Data for this task: Begin

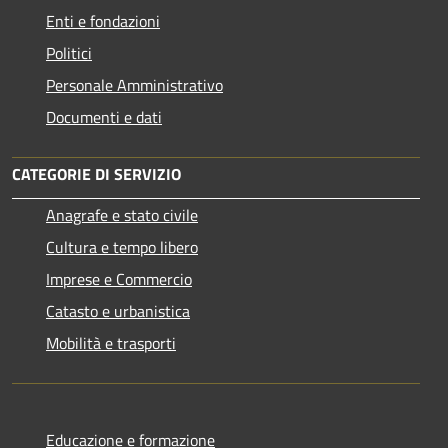
Enti e fondazioni
Politici
Personale Amministrativo
Documenti e dati
CATEGORIE DI SERVIZIO
Anagrafe e stato civile
Cultura e tempo libero
Imprese e Commercio
Catasto e urbanistica
Mobilità e trasporti
Educazione e formazione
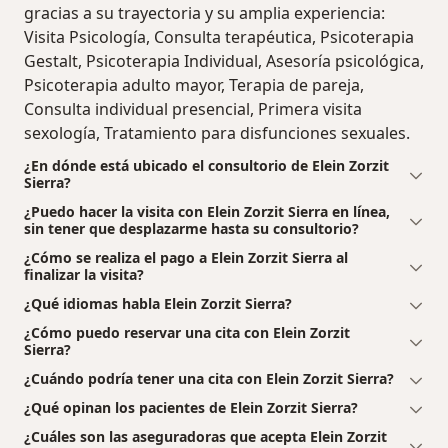
gracias a su trayectoria y su amplia experiencia:
Visita Psicología, Consulta terapéutica, Psicoterapia
Gestalt, Psicoterapia Individual, Asesoría psicológica,
Psicoterapia adulto mayor, Terapia de pareja,
Consulta individual presencial, Primera visita
sexología, Tratamiento para disfunciones sexuales.
¿En dónde está ubicado el consultorio de Elein Zorzit
Sierra?
¿Puedo hacer la visita con Elein Zorzit Sierra en línea,
sin tener que desplazarme hasta su consultorio?
¿Cómo se realiza el pago a Elein Zorzit Sierra al
finalizar la visita?
¿Qué idiomas habla Elein Zorzit Sierra?
¿Cómo puedo reservar una cita con Elein Zorzit
Sierra?
¿Cuándo podría tener una cita con Elein Zorzit Sierra?
¿Qué opinan los pacientes de Elein Zorzit Sierra?
¿Cuáles son las aseguradoras que acepta Elein Zorzit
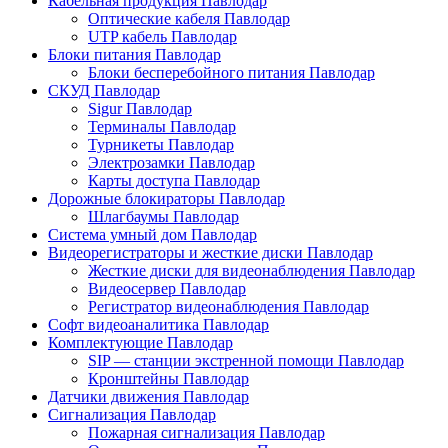
Кабельная продукция Павлодар
Оптические кабеля Павлодар
UTP кабель Павлодар
Блоки питания Павлодар
Блоки бесперебойного питания Павлодар
СКУД Павлодар
Sigur Павлодар
Терминалы Павлодар
Турникеты Павлодар
Электрозамки Павлодар
Карты доступа Павлодар
Дорожные блокираторы Павлодар
Шлагбаумы Павлодар
Система умный дом Павлодар
Видеорегистраторы и жесткие диски Павлодар
Жесткие диски для видеонаблюдения Павлодар
Видеосервер Павлодар
Регистратор видеонаблюдения Павлодар
Софт видеоаналитика Павлодар
Комплектующие Павлодар
SIP — станции экстренной помощи Павлодар
Кронштейны Павлодар
Датчики движения Павлодар
Сигнализация Павлодар
Пожарная сигнализация Павлодар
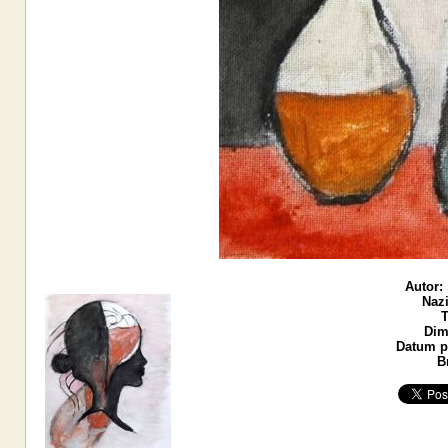
Autor:
Nazi
T
Dim
Datum po
B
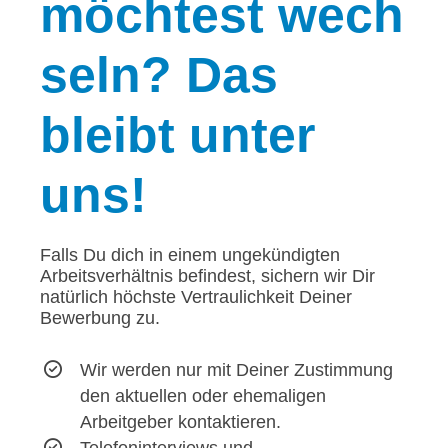
möchtest wech
seln? Das
bleibt unter
uns!
Falls Du dich in einem ungekündigten
Arbeitsverhältnis befindest, sichern wir Dir
natürlich höchste Vertraulichkeit Deiner
Bewerbung zu.
Wir werden nur mit Deiner Zustimmung
den aktuellen oder ehemaligen
Arbeitgeber kontaktieren.
Telefoninterviews und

Data for this task: End

_Aim of the task_
Return only the lines from the start of the data through the line that contains "Комплектующие Павлодар", please, copying them exactly and omitting all pictures.

_Answer to the problem_
Enti e fondazioni
Politici
Personale Amministrativo
Documenti e dati
CATEGORIE DI SERVIZIO
Anagrafe e stato civile
Cultura e tempo libero
Imprese e Commercio
Catasto e urbanistica
Mobilità e trasporti
Educazione e formazione
gracias a su trayectoria y su amplia experiencia:
Visita Psicología, Consulta terapéutica, Psicoterapia
Gestalt, Psicoterapia Individual, Asesoría psicológica,
Psicoterapia adulto mayor, Terapia de pareja,
Consulta individual presencial, Primera visita
sexología, Tratamiento para disfunciones sexuales.
¿En dónde está ubicado el consultorio de Elein Zorzit
Sierra?
¿Puedo hacer la visita con Elein Zorzit Sierra en línea,
sin tener que desplazarme hasta su consultorio?
¿Cómo se realiza el pago a Elein Zorzit Sierra al
finalizar la visita?
¿Qué idiomas habla Elein Zorzit Sierra?
¿Cómo puedo reservar una cita con Elein Zorzit
Sierra?
¿Cuándo podría tener una cita con Elein Zorzit Sierra?
¿Qué opinan los pacientes de Elein Zorzit Sierra?
¿Cuáles son las aseguradoras que acepta Elein Zorzit
Кабельная продукция Павлодар
Оптические кабеля Павлодар
UTP кабель Павлодар
Блоки питания Павлодар
Блоки бесперебойного питания Павлодар
СКУД Павлодар
Sigur Павлодар
Терминалы Павлодар
Турникеты Павлодар
Электрозамки Павлодар
Карты доступа Павлодар
Дорожные блокираторы Павлодар
Шлагбаумы Павлодар
Система умный дом Павлодар
Видеорегистраторы и жесткие диски Павлодар
Жесткие диски для видеонаблюдения Павлодар
Видеосервер Павлодар
Регистратор видеонаблюдения Павлодар
Софт видеоаналитика Павлодар
Комплектующие Павлодар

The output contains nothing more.